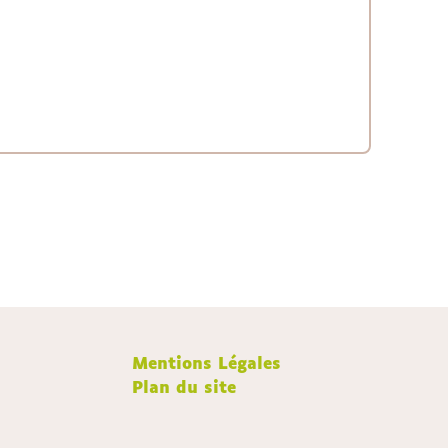
Mentions Légales
Plan du site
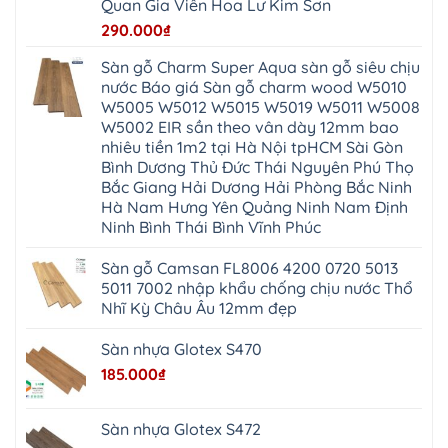
Nẵng
Linh
Quan Gia Viễn Hoa Lư Kim Sơn
Lương
Mỹ
Thanh
Hưng
Kiến
Đức
Oai
Yên
290.000
₫
Hưng
Hồng
Bình
Yên
Sơn
Minh
Lãng
Phúc
Sàn gỗ Charm Super Aqua sàn gỗ siêu chịu
Tam
Tiến
Sơn
Hưng
Thắng
nước Báo giá Sàn gỗ charm wood W5010
Ninh
Dân
Quang
Bình
Hòa
W5005 W5012 W5015 W5019 W5011 W5008
Minh
Hương
Vân
Sóc
W5002 EIR sần theo vân dày 12mm bao
Sơn
Đình
Sơn
Chương
Hà
Hà
nhiêu tiền 1m2 tại Hà Nội tpHCM Sài Gòn
Mỹ
Nội
Nam
Bình Dương Thủ Đức Thái Nguyên Phú Thọ
Nam
Ứng
Đa
Định
Thiên
Phúc
Bắc Giang Hải Dương Hải Phòng Bắc Ninh
Phú
Hòa
Nội
Nghĩa
Hà Nam Hưng Yên Quảng Ninh Nam Định
Xá
Bài
Xuân
Ứng
Bắc
Ninh Bình Thái Bình Vĩnh Phúc
Mai
Hòa
Ninh
Mỹ
Trung
Đức
Giã
Sàn gỗ Camsan FL8006 4200 0720 5013
Phú
Kim
5011 7002 nhập khẩu chống chịu nước Thổ
Thọ
Anh
Hồng
Nhĩ Kỳ Châu Âu 12mm đẹp
Sơn
Phúc
Sơn
Sàn nhựa Glotex S470
Hương
Sơn
185.000
₫
tphcm
Chương
Mỹ
Phú
Sàn nhựa Glotex S472
Nghĩa
Xuân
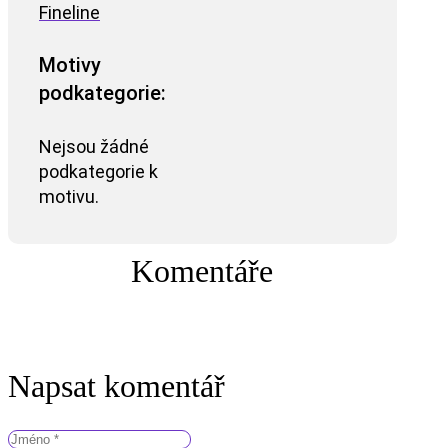
Fineline
Motivy
podkategorie:
Nejsou žádné
podkategorie k
motivu.
Komentáře
Napsat komentář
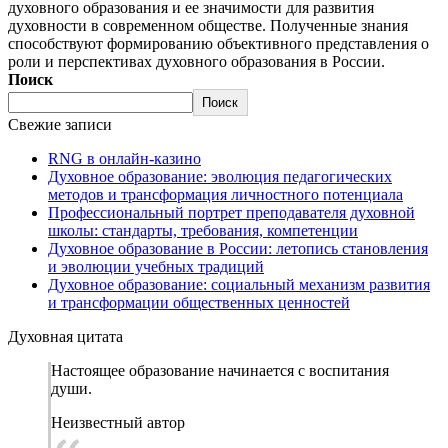
духовного образования и ее значимости для развития
духовности в современном обществе. Полученные знания
способствуют формированию объективного представления о
роли и перспективах духовного образования в России.
Поиск
Поиск
Свежие записи
RNG в онлайн-казино
Духовное образование: эволюция педагогических
методов и трансформация личностного потенциала
Профессиональный портрет преподавателя духовной
школы: стандарты, требования, компетенции
Духовное образование в России: летопись становления
и эволюции учебных традиций
Духовное образование: социальный механизм развития
и трансформации общественных ценностей
Духовная цитата
Настоящее образование начинается с воспитания
души.
Неизвестный автор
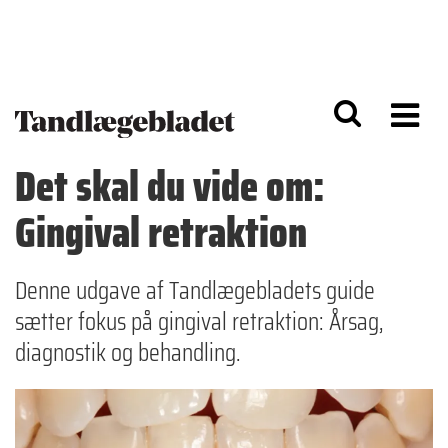
G
S
å
k
til
i
h
p
o
t
v
o
e
n
d
a
Det skal du vide om:
i
v
n
i
Gingival retraktion
d
g
h
a
o
ti
l
o
Denne udgave af Tandlægebladets guide
d
n
sætter fokus på gingival retraktion: Årsag,
diagnostik og behandling.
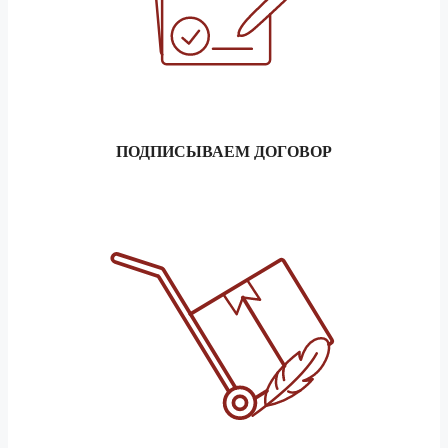
ПОДПИСЫВАЕМ ДОГОВОР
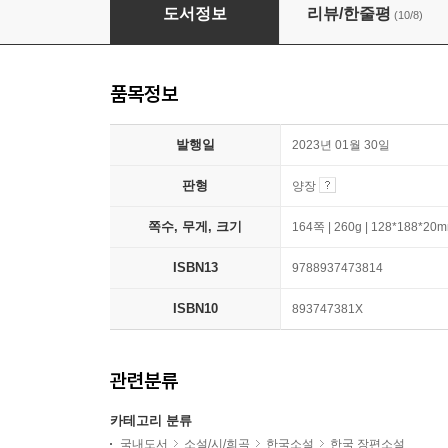
달력 뒤에 쓴 유서
도서정보
리뷰/한줄평
(10/8)
품목정보
발행일
2023년 01월 30일
판형
양장
쪽수, 무게, 크기
164쪽 | 260g | 128*188*20
ISBN13
9788937473814
ISBN10
893747381X
관련분류
카테고리 분류
국내도서
소설/시/희곡
한국소설
한국 장편소설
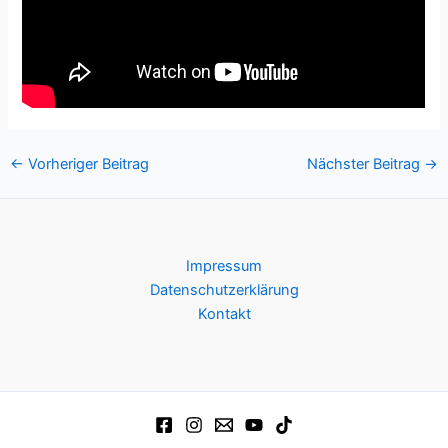
Post
←
Vorheriger Beitrag
Nächster Beitrag
→
navigation
Impressum
Datenschutzerklärung
Kontakt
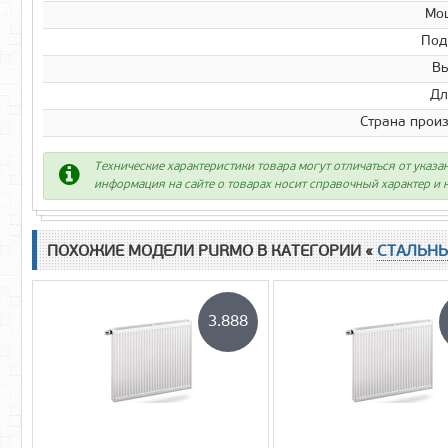
Мо
Под
Вы
Дл
Страна прои
Технические характеристики товара могут отличаться от указа
информация на сайте о товарах носит справочный характер и н
ПОХОЖИЕ МОДЕЛИ PURMO В КАТЕГОРИИ «
СТАЛЬН
3.888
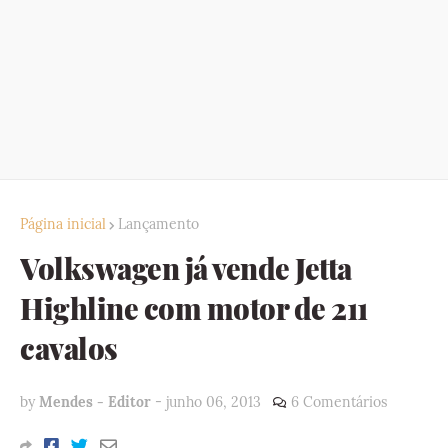
Página inicial
Lançamento
Volkswagen já vende Jetta
Highline com motor de 211
cavalos
by
Mendes - Editor
-
junho 06, 2013
6 Comentários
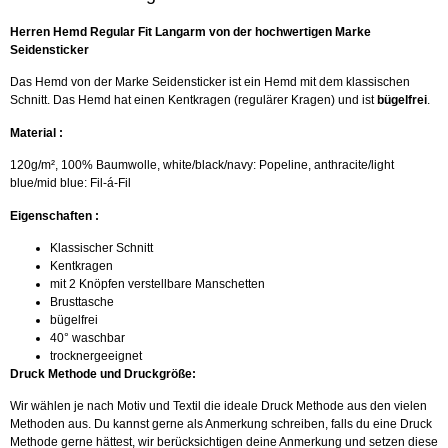
Herren Hemd Regular Fit Langarm von der hochwertigen Marke
Seidensticker
Das Hemd von der Marke Seidensticker ist ein Hemd mit dem klassischen
Schnitt. Das Hemd hat einen Kentkragen (regulärer Kragen) und ist
bügelfrei
.
Material :
120g/m², 100% Baumwolle, white/black/navy: Popeline, anthracite/light
blue/mid blue: Fil-á-Fil
Eigenschaften :
Klassischer Schnitt
Kentkragen
mit 2 Knöpfen verstellbare Manschetten
Brusttasche
bügelfrei
40° waschbar
trocknergeeignet
Druck Methode und Druckgröße:
Wir wählen je nach Motiv und Textil die ideale Druck Methode aus den vielen
Methoden aus. Du kannst gerne als Anmerkung schreiben, falls du eine Druck
Methode gerne hättest, wir berücksichtigen deine Anmerkung und setzen diese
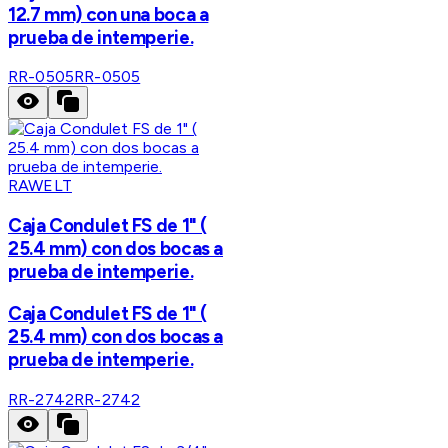
12.7 mm) con una boca a
prueba de intemperie.
RR-0505
RR-0505
RAWELT
Caja Condulet FS de 1" (
25.4 mm) con dos bocas a
prueba de intemperie.
Caja Condulet FS de 1" (
25.4 mm) con dos bocas a
prueba de intemperie.
RR-2742
RR-2742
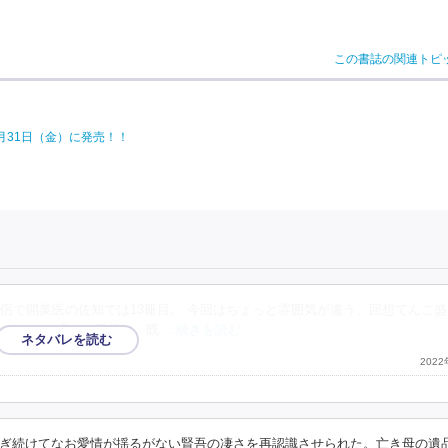
この書誌の関連トピ
月31日（金）に発売！！
の伴侶で開業医の佐知では13冊目。 今回はちょっと雰囲気が違う、回想てんこ
カプセルに纏わる回想や、既
…続きを読む
202
ぎ続けてなお愛情が揺るがない賢吾の凄さを再認識させられた。亡き母の遺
********
Check every line above for the string "nhựa", and copy the ones that have it.

**Answer box**
Sàn nhựa Glotex S470
Sàn nhựa Glotex S472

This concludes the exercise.